Forget, for a moment, the bas-reliefs of Angkor Wat. The true national monument of the 1960s was not something you visited—it was something you listened to. It was funk. In Cambodia’s extraordinary history, there exists a stretch of time, a parenthesis of silk and vinyl, utterly singular, that nostalgics call the “Golden Age.” Between the end of the French protectorate in 1953 and the looming shadow of the Khmer Rouge in 1975, the kingdom experienced an unprecedented cultural effervescence. At the heart of this metamorphosis stood Kep-by-the-Sea: a tropical Riviera where modernist architecture, princely dandyism, and the electric rhythms of a hybrid funk gave birth to a way of life found nowhere else in the world—before history abruptly cut the sound.

The stage of tropical modernism
Who would have guessed, strolling through Kep today, that this now slightly faded, gently obsolete seaside town was, in the 1960s, the boldest showcase of Khmer modernity ? Under the impetus of Prince Norodom Sihanouk, himself a filmmaker, musician, and aesthete, the city filled with hundreds of experimental villas. Here, concrete was not meant to be cold, it was the language of “New Khmer Architecture.” Inspired by Le Corbusier yet adapted to the tropical climate, architects such as Vann Molyvann raised suspended houses with butterfly roofs and perforated façades of brise-soleil, defying gravity above the Gulf of Thailand.
Within these cases of pure geometry, Phnom Penh’s elite came to escape the capital’s heat. Diplomats, artists, and a gilded youth mingled there, all wrapped in a relaxed elegance, linen shorts and trapeze dresses, foreshadowing a tropical dandyism that rivaled the Côte d’Azur or Palm Springs. It was the perfect setting for the Sangkum’s cultural project: to present a Cambodia that was elegant, contemporary, self-assured, and finally free of the colonial gaze.

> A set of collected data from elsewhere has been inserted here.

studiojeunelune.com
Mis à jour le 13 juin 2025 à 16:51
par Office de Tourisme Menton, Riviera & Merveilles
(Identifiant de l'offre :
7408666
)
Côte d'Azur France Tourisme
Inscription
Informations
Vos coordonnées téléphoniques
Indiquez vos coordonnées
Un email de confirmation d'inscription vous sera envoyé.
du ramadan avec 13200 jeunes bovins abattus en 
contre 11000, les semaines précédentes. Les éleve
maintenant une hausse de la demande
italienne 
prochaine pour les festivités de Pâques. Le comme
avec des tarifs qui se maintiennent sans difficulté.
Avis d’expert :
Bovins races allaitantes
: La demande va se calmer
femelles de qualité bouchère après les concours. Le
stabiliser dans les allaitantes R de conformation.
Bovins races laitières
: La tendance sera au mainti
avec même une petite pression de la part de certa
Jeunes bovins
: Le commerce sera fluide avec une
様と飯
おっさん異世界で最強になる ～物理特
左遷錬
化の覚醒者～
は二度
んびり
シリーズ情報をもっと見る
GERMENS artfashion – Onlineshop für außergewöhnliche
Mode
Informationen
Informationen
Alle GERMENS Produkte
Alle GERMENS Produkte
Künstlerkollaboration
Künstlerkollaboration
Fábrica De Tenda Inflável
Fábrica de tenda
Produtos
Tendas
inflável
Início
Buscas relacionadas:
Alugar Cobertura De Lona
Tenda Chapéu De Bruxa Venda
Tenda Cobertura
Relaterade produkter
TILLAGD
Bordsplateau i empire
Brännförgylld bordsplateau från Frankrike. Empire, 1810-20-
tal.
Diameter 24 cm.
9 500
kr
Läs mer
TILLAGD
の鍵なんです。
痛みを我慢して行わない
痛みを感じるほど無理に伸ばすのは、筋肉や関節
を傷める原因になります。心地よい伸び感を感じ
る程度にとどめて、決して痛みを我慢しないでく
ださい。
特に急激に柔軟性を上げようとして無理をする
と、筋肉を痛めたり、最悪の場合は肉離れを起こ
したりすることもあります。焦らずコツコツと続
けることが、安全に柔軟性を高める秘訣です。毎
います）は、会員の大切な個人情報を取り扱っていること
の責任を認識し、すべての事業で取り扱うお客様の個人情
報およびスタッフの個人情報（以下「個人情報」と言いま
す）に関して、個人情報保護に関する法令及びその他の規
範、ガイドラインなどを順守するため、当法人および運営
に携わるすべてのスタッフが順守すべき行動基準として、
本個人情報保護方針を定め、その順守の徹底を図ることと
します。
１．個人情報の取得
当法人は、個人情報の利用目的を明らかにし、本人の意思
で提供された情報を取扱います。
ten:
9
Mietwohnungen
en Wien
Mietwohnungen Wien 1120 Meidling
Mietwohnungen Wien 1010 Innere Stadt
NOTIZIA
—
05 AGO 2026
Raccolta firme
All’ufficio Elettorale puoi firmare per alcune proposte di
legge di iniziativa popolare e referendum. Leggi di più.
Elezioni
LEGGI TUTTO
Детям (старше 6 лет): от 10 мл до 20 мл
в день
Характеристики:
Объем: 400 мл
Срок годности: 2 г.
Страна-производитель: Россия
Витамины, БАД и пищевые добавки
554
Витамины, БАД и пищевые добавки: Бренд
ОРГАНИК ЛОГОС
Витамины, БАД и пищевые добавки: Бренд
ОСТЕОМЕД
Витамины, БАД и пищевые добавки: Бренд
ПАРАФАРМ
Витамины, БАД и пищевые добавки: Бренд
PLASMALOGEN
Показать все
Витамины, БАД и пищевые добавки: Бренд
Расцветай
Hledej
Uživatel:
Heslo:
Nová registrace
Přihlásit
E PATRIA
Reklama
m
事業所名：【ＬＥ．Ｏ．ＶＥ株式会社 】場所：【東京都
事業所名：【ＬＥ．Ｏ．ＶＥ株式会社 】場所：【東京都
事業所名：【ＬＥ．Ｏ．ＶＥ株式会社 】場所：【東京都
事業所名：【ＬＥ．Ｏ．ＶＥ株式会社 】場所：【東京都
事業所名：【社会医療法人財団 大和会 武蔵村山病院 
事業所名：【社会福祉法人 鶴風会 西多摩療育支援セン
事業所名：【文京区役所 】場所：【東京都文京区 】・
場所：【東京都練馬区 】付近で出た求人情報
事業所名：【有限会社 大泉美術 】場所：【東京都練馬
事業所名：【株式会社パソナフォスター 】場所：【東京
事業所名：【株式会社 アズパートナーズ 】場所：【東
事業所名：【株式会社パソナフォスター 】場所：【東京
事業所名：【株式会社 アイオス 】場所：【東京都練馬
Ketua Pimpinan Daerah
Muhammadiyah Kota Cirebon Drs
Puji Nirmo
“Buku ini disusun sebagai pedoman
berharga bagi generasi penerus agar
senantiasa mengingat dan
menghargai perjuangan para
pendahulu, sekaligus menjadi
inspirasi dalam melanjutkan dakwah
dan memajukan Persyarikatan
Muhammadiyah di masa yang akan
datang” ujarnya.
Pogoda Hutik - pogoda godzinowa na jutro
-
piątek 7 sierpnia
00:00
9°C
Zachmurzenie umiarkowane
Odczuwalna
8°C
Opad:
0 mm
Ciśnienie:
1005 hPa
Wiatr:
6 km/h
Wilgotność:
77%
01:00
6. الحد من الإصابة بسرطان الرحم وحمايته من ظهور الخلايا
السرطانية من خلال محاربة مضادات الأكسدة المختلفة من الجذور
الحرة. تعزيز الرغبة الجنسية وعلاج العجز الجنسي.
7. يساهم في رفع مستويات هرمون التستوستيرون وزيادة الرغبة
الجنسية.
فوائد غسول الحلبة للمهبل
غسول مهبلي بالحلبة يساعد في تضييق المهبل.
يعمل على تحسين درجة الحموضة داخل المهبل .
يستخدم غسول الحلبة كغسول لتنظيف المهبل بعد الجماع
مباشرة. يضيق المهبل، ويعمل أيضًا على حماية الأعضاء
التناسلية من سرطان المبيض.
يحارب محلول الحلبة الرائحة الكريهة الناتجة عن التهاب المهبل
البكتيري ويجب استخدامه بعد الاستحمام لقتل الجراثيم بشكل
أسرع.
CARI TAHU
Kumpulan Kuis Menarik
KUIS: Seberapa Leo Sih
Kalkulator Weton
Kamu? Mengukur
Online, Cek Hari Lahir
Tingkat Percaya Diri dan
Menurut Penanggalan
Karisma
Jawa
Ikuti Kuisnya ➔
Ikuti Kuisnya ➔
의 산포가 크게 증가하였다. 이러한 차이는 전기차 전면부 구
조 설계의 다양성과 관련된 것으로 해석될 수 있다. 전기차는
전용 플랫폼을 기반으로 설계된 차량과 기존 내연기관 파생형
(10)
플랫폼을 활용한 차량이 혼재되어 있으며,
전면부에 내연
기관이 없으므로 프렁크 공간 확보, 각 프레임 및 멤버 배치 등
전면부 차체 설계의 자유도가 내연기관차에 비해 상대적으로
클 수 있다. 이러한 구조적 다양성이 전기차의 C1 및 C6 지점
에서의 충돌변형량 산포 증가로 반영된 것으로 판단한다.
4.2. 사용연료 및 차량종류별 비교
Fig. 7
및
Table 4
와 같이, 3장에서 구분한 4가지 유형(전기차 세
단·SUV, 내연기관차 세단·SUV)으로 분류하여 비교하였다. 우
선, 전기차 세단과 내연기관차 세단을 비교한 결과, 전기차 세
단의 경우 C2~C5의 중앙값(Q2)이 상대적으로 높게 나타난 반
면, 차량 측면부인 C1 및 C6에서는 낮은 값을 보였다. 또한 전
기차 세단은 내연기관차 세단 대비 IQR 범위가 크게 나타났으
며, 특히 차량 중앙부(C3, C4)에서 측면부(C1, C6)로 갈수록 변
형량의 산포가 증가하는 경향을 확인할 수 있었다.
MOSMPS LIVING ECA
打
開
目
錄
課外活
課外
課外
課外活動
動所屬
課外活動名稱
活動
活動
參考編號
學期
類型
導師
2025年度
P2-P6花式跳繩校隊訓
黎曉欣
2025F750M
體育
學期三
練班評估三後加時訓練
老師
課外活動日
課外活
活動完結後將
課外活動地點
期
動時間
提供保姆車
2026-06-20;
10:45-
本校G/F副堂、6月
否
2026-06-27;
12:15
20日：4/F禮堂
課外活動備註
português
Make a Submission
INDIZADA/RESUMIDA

The soundtrack of an electric kingdom
But Kep would have been nothing more than a film set without its soundtrack. At the time, Cambodian radio picked up waves from American bases in neighboring South Vietnam. Rock ’n’ roll, surf rock, then funk, psychedelia, and even French yé-yé seeped into the ears of local musicians. A miraculous fusion followed : the marriage of electric instruments, fuzz guitars or Hammond organs, with melancholic scales and traditional Khmer vocals. Cambodian funk-rock was born.
Sinn Sisamouth, “the King,” an absolute crooner with a velvet voice, adapted Western ballads while composing irresistible rock anthems. Ros Serey Sothea, the “Golden Voice,” brought yé-yé energy and a vocal power that still resonates today on the turntables of collectors worldwide. Pan Ron, more rebellious and provocative, injected funk rhythms into go-go hips in the resort’s clubs.
In Kep, during evenings at the Yacht Club or in the gardens of private villas, carefree abandon reigned. People danced the twist, the agogo, and an electrified ramvong to saturated guitars, while Prince Sihanouk organized impromptu jazz festivals, making Kep the center of gravity of Asian cool. Kep embodied a confident, elegant Cambodia, firmly in step with the world’s tempo. Ah ! Once again, I seem to have the knack for being born in the wrong era. I console myself by thinking that arriving too late for the party sometimes offers a clearer view than having danced in it.


A brilliant interlude, brutally closed
This perpetual fête, this “swinging Phnom Penh” transplanted to the seaside, came to a brutal end in April 1975. The Khmer Rouge’s rise to power did not merely mark the end of a political regime; it was an attempt to erase a culture entirely. Music was declared “imperialist,” instruments were smashed, and artists were among the first targets of the purge. Sinn Sisamouth, Ros Serey Sothea, and Pan Ron vanished, taking with them the secrets of their melodies. In Kep, villas were evacuated, looted, then abandoned. The Khmer Rouge, and later the jungle, reclaimed their rights.
Kep and the art of disappearance
Today, Kep presents a fascinating face: that of an “elegant decay.” Along the coastal roads, one still glimpses these concrete skeletons—gutted modernist villas whose staircases lead nowhere, once glorious, their walls still bearing bullet scars.
Yet the funk never entirely went silent. Thanks to devoted enthusiasts and contemporary bands who unearthed vinyl miraculously saved from the earth, the sound of Kep lives again. Discerning travelers come in search of this scent of nostalgia, a singular atmosphere where the discreet luxury of today’s boutique hotels converses with the ghosts of a radiant past.
Kep, antithesis of Sihanoukville, remains a land of languor where, if you listen closely at sunset, you can still hear the crackle of an old 45 rpm record and the laughter of a youth who believed the music would never stop.